◆ Entries provided ◆
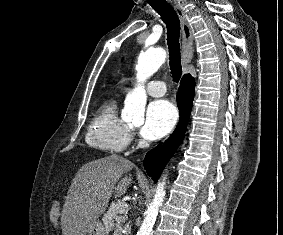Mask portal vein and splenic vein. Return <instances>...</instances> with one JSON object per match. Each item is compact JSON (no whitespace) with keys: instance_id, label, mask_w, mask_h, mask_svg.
<instances>
[{"instance_id":"1","label":"portal vein and splenic vein","mask_w":283,"mask_h":235,"mask_svg":"<svg viewBox=\"0 0 283 235\" xmlns=\"http://www.w3.org/2000/svg\"><path fill=\"white\" fill-rule=\"evenodd\" d=\"M116 221H120V218H116Z\"/></svg>"}]
</instances>
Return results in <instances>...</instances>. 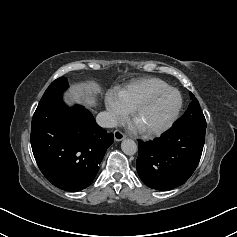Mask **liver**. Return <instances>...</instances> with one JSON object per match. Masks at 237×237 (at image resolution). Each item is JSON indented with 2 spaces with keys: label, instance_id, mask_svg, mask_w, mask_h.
Instances as JSON below:
<instances>
[{
  "label": "liver",
  "instance_id": "1",
  "mask_svg": "<svg viewBox=\"0 0 237 237\" xmlns=\"http://www.w3.org/2000/svg\"><path fill=\"white\" fill-rule=\"evenodd\" d=\"M100 92V86L95 82H81L72 86V98L85 104L87 107H94L96 105V96ZM70 103L69 99H66Z\"/></svg>",
  "mask_w": 237,
  "mask_h": 237
}]
</instances>
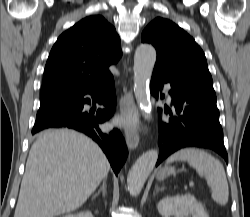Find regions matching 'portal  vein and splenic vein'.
I'll list each match as a JSON object with an SVG mask.
<instances>
[{
	"mask_svg": "<svg viewBox=\"0 0 250 217\" xmlns=\"http://www.w3.org/2000/svg\"><path fill=\"white\" fill-rule=\"evenodd\" d=\"M194 185V183L193 182H190V186H193Z\"/></svg>",
	"mask_w": 250,
	"mask_h": 217,
	"instance_id": "portal-vein-and-splenic-vein-1",
	"label": "portal vein and splenic vein"
}]
</instances>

◆ Problem ◆
All that belongs in the answer is the lines from the line with "Find regions matching" through the closing line of the entries, inclusive, transcribed exactly and free of pictures.

◆ Response ◆
Find regions matching 'portal  vein and splenic vein'.
I'll list each match as a JSON object with an SVG mask.
<instances>
[{
	"mask_svg": "<svg viewBox=\"0 0 250 217\" xmlns=\"http://www.w3.org/2000/svg\"><path fill=\"white\" fill-rule=\"evenodd\" d=\"M194 185V183L193 182H190V186H193Z\"/></svg>",
	"mask_w": 250,
	"mask_h": 217,
	"instance_id": "portal-vein-and-splenic-vein-1",
	"label": "portal vein and splenic vein"
}]
</instances>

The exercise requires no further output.